18. Harry Potter & The Goblet of Fire

19. The Bell Jar by Sylvia Plath. I loved and hated this book in equal measure.

20. Presumed Guilty by Tess Gerritsen. This is the author of the Rizzoli & Isles book series and TV show. I like the show a lot so I thought I might enjoy her work, but it wasn't awesome. The story was okay but predictable in some parts and lame in others. Meh.

21. The Shock of The Fall by Nathan Filer. Reminiscent of The Bell Jar but with more swearing and weed.

22. Last to Die by Tess Gerritsen. This was a Rizzoli & Isles title and again it was good enough to keep me reading but I probably won't read her work again. I'm not a fan of using God's name as a swear word.

23. The Other Typist by Suzanne Rindell. Very twisty story, good stuff! The ending was weird though, it leaves you wondering what the what??  Looking forward to when the movie comes out and the ending may be cleared up.

24. My Story by Elizabeth Smart. Heartbreaking, terrifying, redeeming. I knew her story from the news but this filled in a lot. Her attitude towards what was done to her is inspiring.

25. The Mom's Guide to Asperger Syndrome & Related Disorders by Jan Johnston-Tyler.

26. On Writing: A Memoir of the Craft by Stephen King. Fantastic! Pretty sweary but incredibly insightful and brilliant.

27. Gone Girl by Gillian Flynn. This book really drew me in, intriguing storyline. Was disappointed as it grew more and more vulgar and I hated the ending.

28. The Eternal Wonder by Pearl S. Buck. I had looked forward to reading this recently found & published lost book but was sadly disappointed. I will say that it is clearly an unfinished book that wasn't ready for publication. That said, it was a Forest Gump-esque story of a young man who is insanely smart with no ability to read people. An unsatisfying read.
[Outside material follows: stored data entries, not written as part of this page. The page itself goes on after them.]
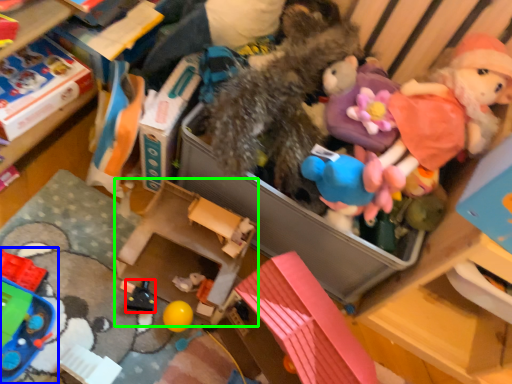 Question: Which is nearer to the toy (highlighted by a red box)? toy (highlighted by a blue box) or storage box (highlighted by a green box).

Choices:
 (A) toy
 (B) storage box

Answer: (B) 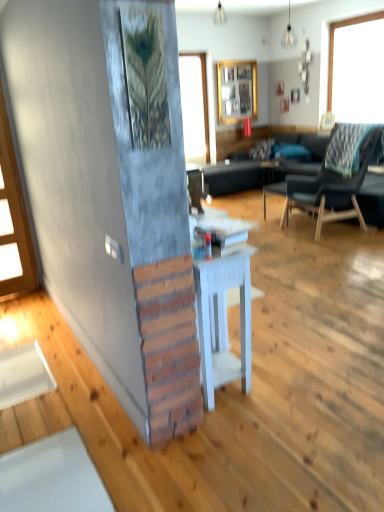 Locate an element on the screen. The width and height of the screenshot is (384, 512). wooden frame at upper center is located at coordinates (237, 91).

What do you see at coordinates (269, 168) in the screenshot?
I see `white wood side table at center` at bounding box center [269, 168].

How much space does matte glass bulb at upper center, marked as the 2th lamp in a left-to-right arrangement, occupy horizontally?

matte glass bulb at upper center, marked as the 2th lamp in a left-to-right arrangement, is 5.98 inches in width.

Measure the distance between point (289, 24) and camera.

21.81 feet.

The height and width of the screenshot is (512, 384). Describe the element at coordinates (262, 167) in the screenshot. I see `black fabric couch at center` at that location.

Where is `white painted wood table at center`? This screenshot has width=384, height=512. white painted wood table at center is located at coordinates (222, 318).

Describe the element at coordinates (327, 121) in the screenshot. The image size is (384, 512). I see `wooden picture frame at upper right` at that location.

Locate an element on the screen. wooden frame at upper center is located at coordinates (237, 91).

Is dark gray fabric chair at right positioned behind black fabric couch at center?

No, dark gray fabric chair at right is closer to the camera.

Between dark gray fabric chair at right and black fabric couch at center, which one has smaller size?

With smaller size is dark gray fabric chair at right.

Considering the sizes of dark gray fabric chair at right and black fabric couch at center in the image, is dark gray fabric chair at right taller or shorter than black fabric couch at center?

Clearly, dark gray fabric chair at right is taller compared to black fabric couch at center.

Is dark gray fabric chair at right positioned with its back to black fabric couch at center?

No.

Which object is thinner, matte white lampshade at upper center, which appears as the 1th lamp when viewed from the back, or dark gray fabric chair at right?

matte white lampshade at upper center, which appears as the 1th lamp when viewed from the back.

Is dark gray fabric chair at right inside matte white lampshade at upper center, placed as the second lamp when sorted from front to back?

No, matte white lampshade at upper center, placed as the second lamp when sorted from front to back, does not contain dark gray fabric chair at right.

Can you confirm if matte white lampshade at upper center, which is counted as the 1th lamp, starting from the left, is shorter than dark gray fabric chair at right?

Yes.

Does wooden frame at upper center appear on the left side of blue fabric pillow at center?

Indeed, wooden frame at upper center is positioned on the left side of blue fabric pillow at center.

Which is in front, point (229, 77) or point (281, 150)?

The point (281, 150) is closer.

Is wooden frame at upper center not inside blue fabric pillow at center?

Indeed, wooden frame at upper center is completely outside blue fabric pillow at center.

Does point (199, 157) appear closer or farther from the camera than point (231, 82)?

Point (199, 157) appears to be closer to the viewer than point (231, 82).

This screenshot has width=384, height=512. There is a clear glass window at upper center. In order to click on cabinetry above it (from a real-world perspective) in this screenshot , I will do `click(237, 91)`.

How distant is clear glass window at upper center from wooden frame at upper center?

They are 57.58 centimeters apart.

Between clear glass window at upper center and wooden frame at upper center, which one is positioned in front?

clear glass window at upper center.

Considering the sizes of objects clear glass window at upper center and white wood side table at center in the image provided, who is smaller, clear glass window at upper center or white wood side table at center?

Smaller between the two is white wood side table at center.

Considering the positions of objects clear glass window at upper center and white wood side table at center in the image provided, who is more to the left, clear glass window at upper center or white wood side table at center?

clear glass window at upper center.

From the picture: Considering the relative sizes of clear glass window at upper center and white wood side table at center in the image provided, is clear glass window at upper center shorter than white wood side table at center?

No, clear glass window at upper center is not shorter than white wood side table at center.

Measure the distance between clear glass window at upper center and white wood side table at center.

They are 4.46 feet apart.

There is a white wood side table at center. What are the coordinates of `pillow above it (from a real-world perspective)` in the screenshot? It's located at (290, 151).

Is white wood side table at center to the left of blue fabric pillow at center from the viewer's perspective?

Correct, you'll find white wood side table at center to the left of blue fabric pillow at center.

Is blue fabric pillow at center at the back of white wood side table at center?

That's not correct — white wood side table at center is not looking away from blue fabric pillow at center.

Is point (271, 174) farther from viewer compared to point (280, 148)?

No, (271, 174) is closer to viewer.

Is point (248, 294) positioned after point (329, 206)?

No.

In the image, is white painted wood table at center on the left side or the right side of dark gray fabric chair at right?

Based on their positions, white painted wood table at center is located to the left of dark gray fabric chair at right.

Is white painted wood table at center oriented towards dark gray fabric chair at right?

No, white painted wood table at center is not aimed at dark gray fabric chair at right.

This screenshot has width=384, height=512. Identify the location of table below the dark gray fabric chair at right (from a real-world perspective). (222, 318).

Where is `chair above the black fabric couch at center (from a real-world perspective)`? This screenshot has width=384, height=512. chair above the black fabric couch at center (from a real-world perspective) is located at coordinates (330, 187).

Find the location of a particular element. The image size is (384, 512). chair in front of the matte white lampshade at upper center, arranged as the second lamp when viewed from the right is located at coordinates (330, 187).

Based on their spatial positions, is matte white lampshade at upper center, the first lamp in the top-to-bottom sequence, or black fabric couch at center closer to wooden frame at upper center?

Among the two, matte white lampshade at upper center, the first lamp in the top-to-bottom sequence, is located nearer to wooden frame at upper center.

Estimate the real-world distances between objects in this image. Which object is further from blue fabric pillow at center, wooden picture frame at upper right or wooden frame at upper center?

Based on the image, wooden frame at upper center appears to be further to blue fabric pillow at center.

Estimate the real-world distances between objects in this image. Which object is closer to clear glass window at upper center, matte white lampshade at upper center, which is counted as the 1th lamp, starting from the left, or white wood side table at center?

matte white lampshade at upper center, which is counted as the 1th lamp, starting from the left, lies closer to clear glass window at upper center than the other object.

Which object lies further to the anchor point white wood side table at center, clear glass window at upper center or wooden frame at upper center?

Among the two, clear glass window at upper center is located further to white wood side table at center.

Based on their spatial positions, is clear glass window at upper center or white wood side table at center further from white painted wood table at center?

clear glass window at upper center is further to white painted wood table at center.

Estimate the real-world distances between objects in this image. Which object is further from clear glass window at upper center, black fabric couch at center or wooden frame at upper center?

Among the two, black fabric couch at center is located further to clear glass window at upper center.

Looking at the image, which one is located further to blue fabric pillow at center, clear glass window at upper center or wooden frame at upper center?

clear glass window at upper center is positioned further to the anchor blue fabric pillow at center.

Considering their positions, is wooden frame at upper center positioned further to blue fabric pillow at center than dark gray fabric chair at right?

dark gray fabric chair at right.

Find the location of `pillow positioned between dark gray fabric chair at right and clear glass window at upper center from near to far`. pillow positioned between dark gray fabric chair at right and clear glass window at upper center from near to far is located at coordinates (290, 151).

At what (x,y) coordinates should I click in order to perform the action: click on studio couch between dark gray fabric chair at right and white wood side table at center in the front-back direction. Please return your answer as a coordinate pair (x, y). Looking at the image, I should click on (262, 167).

At what (x,y) coordinates should I click in order to perform the action: click on cabinetry between black fabric couch at center and wooden picture frame at upper right in the horizontal direction. Please return your answer as a coordinate pair (x, y). The image size is (384, 512). Looking at the image, I should click on (237, 91).

You are a GUI agent. You are given a task and a screenshot of the screen. Output one action in this format:
    pyautogui.click(x=<x>, y=<y>)
    Task: Click on the studio couch between dark gray fabric chair at right and wooden frame at upper center along the z-axis
    Image resolution: width=384 pixels, height=512 pixels.
    Given the screenshot: What is the action you would take?
    pyautogui.click(x=262, y=167) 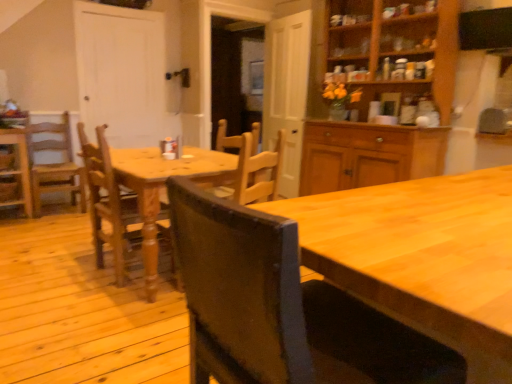 Identify the location of free spot below light brown wooden chair at left, placed as the second chair when sorted from left to right (from a real-world perspective). The height and width of the screenshot is (384, 512). (57, 211). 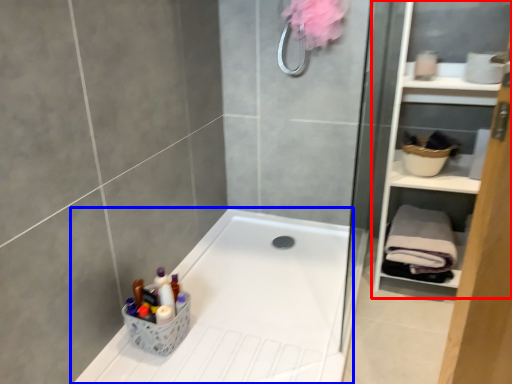 Question: Among these objects, which one is nearest to the camera, cabinet (highlighted by a red box) or bathtub (highlighted by a blue box)?

Choices:
 (A) cabinet
 (B) bathtub

Answer: (B) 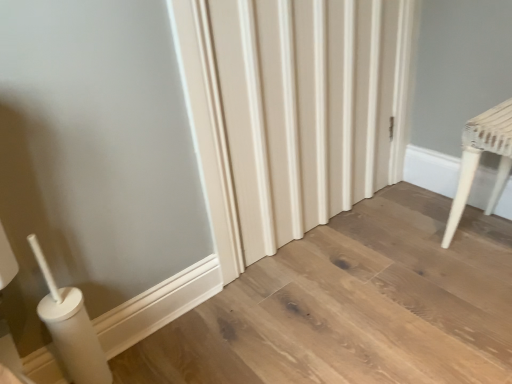 This screenshot has height=384, width=512. What do you see at coordinates (305, 110) in the screenshot?
I see `white textured radiator at center` at bounding box center [305, 110].

This screenshot has width=512, height=384. I want to click on white textured radiator at center, so click(305, 110).

Describe the element at coordinates (479, 160) in the screenshot. The width and height of the screenshot is (512, 384). I see `white woven stool at right` at that location.

The width and height of the screenshot is (512, 384). I want to click on white woven stool at right, so click(x=479, y=160).

What are the coordinates of `white textured radiator at center` in the screenshot? It's located at (305, 110).

Considering the relative positions of white woven stool at right and white textured radiator at center in the image provided, is white woven stool at right to the left or to the right of white textured radiator at center?

In the image, white woven stool at right appears on the right side of white textured radiator at center.

Who is more distant, white woven stool at right or white textured radiator at center?

white woven stool at right.

Is point (507, 166) closer to viewer compared to point (362, 149)?

Yes, it is in front of point (362, 149).

From the image's perspective, which is below, white woven stool at right or white textured radiator at center?

white woven stool at right.

From a real-world perspective, which is physically below, white woven stool at right or white textured radiator at center?

In real-world perspective, white woven stool at right is lower.

In terms of width, does white woven stool at right look wider or thinner when compared to white textured radiator at center?

white woven stool at right is wider than white textured radiator at center.

Between white woven stool at right and white textured radiator at center, which one has more height?

white textured radiator at center.

Can you confirm if white woven stool at right is bigger than white textured radiator at center?

Incorrect, white woven stool at right is not larger than white textured radiator at center.

Consider the image. Is white woven stool at right inside the boundaries of white textured radiator at center, or outside?

white woven stool at right is outside white textured radiator at center.

Consider the image. Is white woven stool at right next to white textured radiator at center?

No.

Is white woven stool at right turned away from white textured radiator at center?

white woven stool at right does not have its back to white textured radiator at center.

How different are the orientations of white woven stool at right and white textured radiator at center in degrees?

90.1 degrees.

From the picture: How much distance is there between white woven stool at right and white textured radiator at center?

20.39 inches.

Find the location of `radiator above the white woven stool at right (from the image's perspective)`. radiator above the white woven stool at right (from the image's perspective) is located at coordinates (305, 110).

Based on the photo, considering the positions of objects white textured radiator at center and white woven stool at right in the image provided, who is more to the right, white textured radiator at center or white woven stool at right?

From the viewer's perspective, white woven stool at right appears more on the right side.

In the image, is white textured radiator at center positioned in front of or behind white woven stool at right?

Clearly, white textured radiator at center is in front of white woven stool at right.

Which is closer to the camera, (319, 88) or (446, 228)?

Clearly, point (319, 88) is closer to the camera than point (446, 228).

From the image's perspective, which is above, white textured radiator at center or white woven stool at right?

white textured radiator at center appears higher in the image.

From a real-world perspective, which object rests below the other?

From a 3D spatial view, white woven stool at right is below.

Which of these two, white textured radiator at center or white woven stool at right, is wider?

With larger width is white woven stool at right.

Considering the sizes of white textured radiator at center and white woven stool at right in the image, is white textured radiator at center taller or shorter than white woven stool at right?

white textured radiator at center is taller than white woven stool at right.

Is white textured radiator at center bigger than white woven stool at right?

Yes.

Is white textured radiator at center surrounding white woven stool at right?

No, white woven stool at right is not surrounded by white textured radiator at center.

Is white textured radiator at center beside white woven stool at right?

No, white textured radiator at center is not next to white woven stool at right.

Could you tell me if white textured radiator at center is turned towards white woven stool at right?

Yes, white textured radiator at center is turned towards white woven stool at right.

Locate an element on the screen. radiator in front of the white woven stool at right is located at coordinates (305, 110).

You are a GUI agent. You are given a task and a screenshot of the screen. Output one action in this format:
    pyautogui.click(x=<x>, y=<y>)
    Task: Click on the radiator above the white woven stool at right (from the image's perspective)
    The image size is (512, 384).
    Given the screenshot: What is the action you would take?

29. Just Do Something by Kevin DeYoung. Absolutely fantastic book and a must-read for any Christian.

Tuesday, March 24, 2015

February/March Books

Lazy list of recent books:

11.  N or M? by Agatha Christie - This one was a good read but for some reason just didn't hold my interest very well.

12.  The Betrayal, Precinct 11 Series by Jerry B. Jenkins - Got this one for free on the Kindle. It's the second book in the series and I enjoyed it; kept my interest and an easy read. I probably won't pay for the other books but if they're ever offered for free I'll grab them too.

13. Mere Christianity by C.S. Lewis - A classic book, not an easy read but really thought-provoking.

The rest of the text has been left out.